Khazzy said he has let five of his 13 staff go and has no idea how long he can stay afloat financially even though his landlord has agreed to waive one month’s rent on the property in Qianmen, near Beijing’s Tiananmen Square.
More than half of the shops in Qianmen remain closed. The manager of a state-backed noodle restaurant said most of the closed stores are privately owned small businesses that can’t secure enough business to support their daily operations.
She said revenues at the noodle restaurant have plunged more than 80%, but staff salaries have not been cut.

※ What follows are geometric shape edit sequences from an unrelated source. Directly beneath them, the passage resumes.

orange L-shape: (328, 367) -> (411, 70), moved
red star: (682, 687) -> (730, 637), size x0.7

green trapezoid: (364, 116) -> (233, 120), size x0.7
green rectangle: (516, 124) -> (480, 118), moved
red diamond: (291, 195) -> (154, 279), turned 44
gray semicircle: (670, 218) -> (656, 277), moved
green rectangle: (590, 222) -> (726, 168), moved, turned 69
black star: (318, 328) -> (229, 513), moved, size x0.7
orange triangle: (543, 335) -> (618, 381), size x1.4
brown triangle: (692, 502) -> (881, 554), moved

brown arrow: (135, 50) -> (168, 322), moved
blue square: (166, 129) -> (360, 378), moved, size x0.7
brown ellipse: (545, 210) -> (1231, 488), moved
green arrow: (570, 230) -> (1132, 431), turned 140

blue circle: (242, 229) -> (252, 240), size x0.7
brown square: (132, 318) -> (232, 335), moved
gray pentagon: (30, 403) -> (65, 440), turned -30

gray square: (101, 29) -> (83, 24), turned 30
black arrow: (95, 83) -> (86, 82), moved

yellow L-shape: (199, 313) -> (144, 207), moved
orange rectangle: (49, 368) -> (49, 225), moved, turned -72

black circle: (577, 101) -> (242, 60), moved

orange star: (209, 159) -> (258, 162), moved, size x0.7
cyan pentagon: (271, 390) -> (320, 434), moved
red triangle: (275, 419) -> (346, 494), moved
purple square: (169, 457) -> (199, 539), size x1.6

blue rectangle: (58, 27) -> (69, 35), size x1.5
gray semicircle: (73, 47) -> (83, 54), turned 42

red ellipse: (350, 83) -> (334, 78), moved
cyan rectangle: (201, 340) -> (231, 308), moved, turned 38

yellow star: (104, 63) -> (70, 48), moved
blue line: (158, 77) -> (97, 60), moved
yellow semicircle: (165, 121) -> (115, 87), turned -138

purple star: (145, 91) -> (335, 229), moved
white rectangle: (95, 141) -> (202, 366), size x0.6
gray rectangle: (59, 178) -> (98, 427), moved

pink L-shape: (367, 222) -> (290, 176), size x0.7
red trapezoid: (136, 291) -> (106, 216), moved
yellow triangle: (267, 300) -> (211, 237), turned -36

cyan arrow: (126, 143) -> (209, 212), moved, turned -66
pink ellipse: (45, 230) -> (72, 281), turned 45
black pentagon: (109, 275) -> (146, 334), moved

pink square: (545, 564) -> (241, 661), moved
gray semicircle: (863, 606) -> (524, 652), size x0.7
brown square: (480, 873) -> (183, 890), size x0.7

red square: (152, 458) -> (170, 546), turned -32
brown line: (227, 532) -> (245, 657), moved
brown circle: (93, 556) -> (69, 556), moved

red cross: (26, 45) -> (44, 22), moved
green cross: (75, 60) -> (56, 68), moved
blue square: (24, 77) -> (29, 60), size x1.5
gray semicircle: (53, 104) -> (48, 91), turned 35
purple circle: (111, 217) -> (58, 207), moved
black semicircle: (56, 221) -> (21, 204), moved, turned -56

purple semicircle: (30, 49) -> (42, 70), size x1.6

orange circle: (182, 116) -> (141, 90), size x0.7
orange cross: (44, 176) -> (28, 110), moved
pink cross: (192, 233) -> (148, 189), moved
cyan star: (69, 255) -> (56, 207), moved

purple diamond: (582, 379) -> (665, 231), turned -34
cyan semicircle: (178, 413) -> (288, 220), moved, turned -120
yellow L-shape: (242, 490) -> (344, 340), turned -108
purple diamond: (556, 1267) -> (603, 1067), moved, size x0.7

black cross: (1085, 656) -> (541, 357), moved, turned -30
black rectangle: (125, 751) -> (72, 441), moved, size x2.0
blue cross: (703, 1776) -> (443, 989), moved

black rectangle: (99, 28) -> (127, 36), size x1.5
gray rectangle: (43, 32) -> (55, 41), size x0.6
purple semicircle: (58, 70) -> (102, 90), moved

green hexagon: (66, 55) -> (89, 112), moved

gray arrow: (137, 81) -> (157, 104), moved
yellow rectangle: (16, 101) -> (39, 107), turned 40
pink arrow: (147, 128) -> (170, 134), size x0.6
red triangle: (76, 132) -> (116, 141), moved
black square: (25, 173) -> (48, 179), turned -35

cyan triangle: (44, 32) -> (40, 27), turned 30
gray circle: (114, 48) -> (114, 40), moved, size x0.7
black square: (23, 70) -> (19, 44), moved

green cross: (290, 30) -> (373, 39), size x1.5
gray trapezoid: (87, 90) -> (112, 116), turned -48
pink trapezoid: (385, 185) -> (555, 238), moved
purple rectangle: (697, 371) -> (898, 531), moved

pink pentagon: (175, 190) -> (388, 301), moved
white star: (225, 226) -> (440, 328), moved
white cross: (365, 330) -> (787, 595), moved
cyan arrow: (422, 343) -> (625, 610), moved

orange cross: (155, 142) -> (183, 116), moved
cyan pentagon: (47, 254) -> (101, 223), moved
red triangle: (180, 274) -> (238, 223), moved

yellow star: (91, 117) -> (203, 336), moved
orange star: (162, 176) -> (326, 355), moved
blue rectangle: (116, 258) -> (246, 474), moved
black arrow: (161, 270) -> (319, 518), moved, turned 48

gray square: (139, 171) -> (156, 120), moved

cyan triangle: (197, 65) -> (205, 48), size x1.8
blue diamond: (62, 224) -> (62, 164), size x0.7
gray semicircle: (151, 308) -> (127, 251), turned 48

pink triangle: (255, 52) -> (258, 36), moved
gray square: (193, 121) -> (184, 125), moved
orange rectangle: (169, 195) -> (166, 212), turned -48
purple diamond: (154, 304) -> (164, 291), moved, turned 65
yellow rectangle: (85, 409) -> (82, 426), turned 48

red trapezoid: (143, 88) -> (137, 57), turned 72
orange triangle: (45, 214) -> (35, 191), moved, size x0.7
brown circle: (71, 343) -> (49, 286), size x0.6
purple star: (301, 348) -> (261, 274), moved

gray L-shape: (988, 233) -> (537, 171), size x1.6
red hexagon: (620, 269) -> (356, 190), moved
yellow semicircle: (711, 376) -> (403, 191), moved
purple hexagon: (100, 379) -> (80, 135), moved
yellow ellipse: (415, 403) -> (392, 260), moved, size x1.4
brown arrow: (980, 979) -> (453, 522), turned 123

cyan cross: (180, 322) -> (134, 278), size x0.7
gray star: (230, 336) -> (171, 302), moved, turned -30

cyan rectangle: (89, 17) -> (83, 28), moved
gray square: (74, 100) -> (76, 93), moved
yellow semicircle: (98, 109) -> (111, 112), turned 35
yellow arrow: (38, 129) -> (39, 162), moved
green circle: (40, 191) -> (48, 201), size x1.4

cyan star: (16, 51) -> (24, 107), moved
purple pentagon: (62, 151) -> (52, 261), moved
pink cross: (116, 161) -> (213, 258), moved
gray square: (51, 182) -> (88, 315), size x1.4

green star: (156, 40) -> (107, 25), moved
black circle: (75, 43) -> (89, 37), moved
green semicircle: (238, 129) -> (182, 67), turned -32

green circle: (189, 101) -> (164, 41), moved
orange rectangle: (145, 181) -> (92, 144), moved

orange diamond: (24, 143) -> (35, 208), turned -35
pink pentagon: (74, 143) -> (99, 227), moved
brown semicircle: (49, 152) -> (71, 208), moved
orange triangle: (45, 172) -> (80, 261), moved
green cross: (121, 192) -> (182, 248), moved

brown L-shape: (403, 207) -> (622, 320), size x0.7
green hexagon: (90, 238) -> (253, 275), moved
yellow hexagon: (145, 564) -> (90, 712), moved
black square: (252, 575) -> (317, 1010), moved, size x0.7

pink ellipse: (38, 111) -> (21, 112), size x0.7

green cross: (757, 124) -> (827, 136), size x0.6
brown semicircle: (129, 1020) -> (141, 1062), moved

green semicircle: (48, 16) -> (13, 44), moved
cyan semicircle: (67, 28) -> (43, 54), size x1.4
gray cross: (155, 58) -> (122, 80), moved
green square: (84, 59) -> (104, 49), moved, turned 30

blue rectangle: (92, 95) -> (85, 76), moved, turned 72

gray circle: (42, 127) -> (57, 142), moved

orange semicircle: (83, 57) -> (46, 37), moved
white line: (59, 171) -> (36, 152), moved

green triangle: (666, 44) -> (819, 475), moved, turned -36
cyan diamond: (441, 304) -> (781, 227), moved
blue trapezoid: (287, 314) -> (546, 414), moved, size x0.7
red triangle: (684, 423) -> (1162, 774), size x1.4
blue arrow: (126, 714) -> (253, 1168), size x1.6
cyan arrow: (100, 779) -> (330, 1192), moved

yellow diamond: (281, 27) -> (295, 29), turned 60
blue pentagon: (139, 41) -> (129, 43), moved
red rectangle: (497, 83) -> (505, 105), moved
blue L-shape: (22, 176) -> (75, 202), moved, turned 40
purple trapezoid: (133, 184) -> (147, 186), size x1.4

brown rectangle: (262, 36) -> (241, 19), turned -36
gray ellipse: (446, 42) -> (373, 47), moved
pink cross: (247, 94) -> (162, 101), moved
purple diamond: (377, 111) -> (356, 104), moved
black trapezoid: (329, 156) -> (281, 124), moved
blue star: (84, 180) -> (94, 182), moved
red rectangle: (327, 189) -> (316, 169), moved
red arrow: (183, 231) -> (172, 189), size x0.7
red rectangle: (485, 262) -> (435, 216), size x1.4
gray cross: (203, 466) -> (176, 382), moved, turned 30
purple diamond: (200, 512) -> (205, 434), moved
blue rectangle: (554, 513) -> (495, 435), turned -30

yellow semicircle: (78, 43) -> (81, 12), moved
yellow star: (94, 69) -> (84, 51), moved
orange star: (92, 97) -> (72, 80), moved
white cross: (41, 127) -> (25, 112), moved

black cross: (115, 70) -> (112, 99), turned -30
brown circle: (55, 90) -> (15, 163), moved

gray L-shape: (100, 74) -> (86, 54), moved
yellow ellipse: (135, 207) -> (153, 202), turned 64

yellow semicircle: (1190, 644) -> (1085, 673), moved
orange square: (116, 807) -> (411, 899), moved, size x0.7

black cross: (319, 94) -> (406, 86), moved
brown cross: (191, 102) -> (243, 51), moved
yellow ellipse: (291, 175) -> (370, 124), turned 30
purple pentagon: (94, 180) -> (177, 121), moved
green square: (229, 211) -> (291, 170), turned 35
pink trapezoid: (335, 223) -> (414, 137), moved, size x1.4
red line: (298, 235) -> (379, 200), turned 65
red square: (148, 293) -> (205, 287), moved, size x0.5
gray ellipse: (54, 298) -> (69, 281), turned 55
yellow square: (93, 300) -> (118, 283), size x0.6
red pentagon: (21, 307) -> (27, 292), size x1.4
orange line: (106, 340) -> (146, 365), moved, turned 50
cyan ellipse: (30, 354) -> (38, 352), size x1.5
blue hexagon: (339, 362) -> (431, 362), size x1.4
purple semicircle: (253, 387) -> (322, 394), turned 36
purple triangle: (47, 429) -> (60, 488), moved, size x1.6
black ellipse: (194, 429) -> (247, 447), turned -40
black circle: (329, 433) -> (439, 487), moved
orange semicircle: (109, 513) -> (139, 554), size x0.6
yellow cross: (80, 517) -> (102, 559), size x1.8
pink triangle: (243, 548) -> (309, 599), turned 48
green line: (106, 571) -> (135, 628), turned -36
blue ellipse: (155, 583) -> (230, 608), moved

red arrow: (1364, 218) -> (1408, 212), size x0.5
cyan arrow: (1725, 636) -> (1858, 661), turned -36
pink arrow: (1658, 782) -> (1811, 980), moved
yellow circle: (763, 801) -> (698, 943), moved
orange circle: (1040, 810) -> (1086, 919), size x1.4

Zhang, the cafe owner in Wudaoying, reckoned small businesses could hold on for the next three months.
“But after that, I just don’t know,” she said.
Source: Reuters
Posted in 13, 14-day quarantine, 20, afternoon, agreed, almost, appointment, April, area, authorities, bad, bars, Beijing, Beijing's, Beijing’s, built around, Business, bustling, cafe, cafes, Capital city, cat, China’s, closed, contain, coronavirus, customers, delivery service, destination, doctoral student, elderly, empty, enter, financially, five, Forbidden City, giant, hanging around, highest level, hot-spots, Khazzy, landlord, lazily, Lonely Planet, maintained, Manufacturing, mention, months, narrow lane, national holiday, new arrivals, new infections, Non-residents, noodle restaurant, on-demand, one, operation, ourism agencies, outbreak, Owners, People, permitted, plummeted, present, proof, Property, provide, Qianmen, Qingming, rent, residents, restaurants, resumed, Retail, rooftop, running, runs, sandwich, sectors, shadow, showed, small business, small businesses, souvenir shops, spots, spread, spring, staff, starting, stay afloat, stifled, struggle, struggling, Sunshine, supposed, take-away services, three-day, Tiananmen Square, top, Tourism, tourism-related, tourist, tourist attractions, travel, Uncategorized, waive, Wudaoying, Wudaoying hutong, years |
Leave a Comment »
06/04/2020
SHENYANG, April 5 (Xinhua) — Huo Chunlei, who runs a hotpot restaurant in Shenyang, capital of northeast China’s Liaoning Province, said he did not lay off any of his staff, although the restaurant is having difficulties for reopening after two months of closure in China’s nationwide measures of coronavirus control.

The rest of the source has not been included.